The health care debate: Seeing ourselves through the eyes of others

Desmond Tutu

Source: The Guardian

I wonder if the behavior of Europeans is restrained by a desire to maintain their self-image in the eyes of neighboring countries. Is there social pressure in France to avoid outrageous behavior because your nation would immediately be ridiculed by England and Germany? Does national pride operate as a constraint?
That certainly doesn’t happen in the US. We have little knowledge of what other countries think of us. We get our news from American media outlets – Fox, MSNBC – that confirm our narrow point of view. It’s in the interests of these outlets to magnify events and fan our emotions so we’ll keep coming back for more. Their tactics include demeaning or demonizing those who hold a different point of view. Liberal and conservative media are equally guilty of this behavior.

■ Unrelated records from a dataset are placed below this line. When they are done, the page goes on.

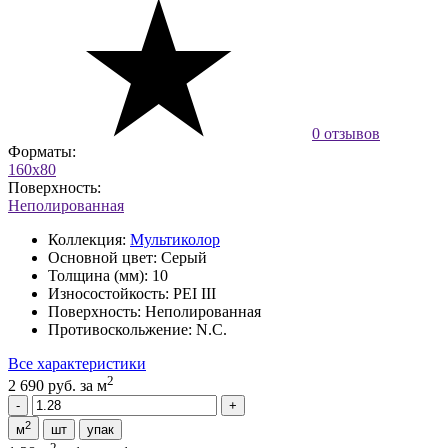
0 отзывов
Форматы:
160x80
Поверхность:
Неполированная
Коллекция:
Мультиколор
Основной цвет:
Серый
Толщина (мм):
10
Износостойкость:
PEI III
Поверхность:
Неполированная
Противоскольжение:
N.C.
Все характеристики
2
2 690 руб.
за м
2
м
шт
упак
2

Scientist Peter Gleick recently returned from meetings in Europe attended by people from over 130 countries. He reports that foreigners read about our acrimonious debate over health care and are incredulous. They’re shocked by “the expanding efforts of home-grown extremists to undermine rational discourse, eliminate the use of fact and science in policymaking, and shut down public debate over the vital issues of our times through hate, vitriol, and ad hominem attacks.”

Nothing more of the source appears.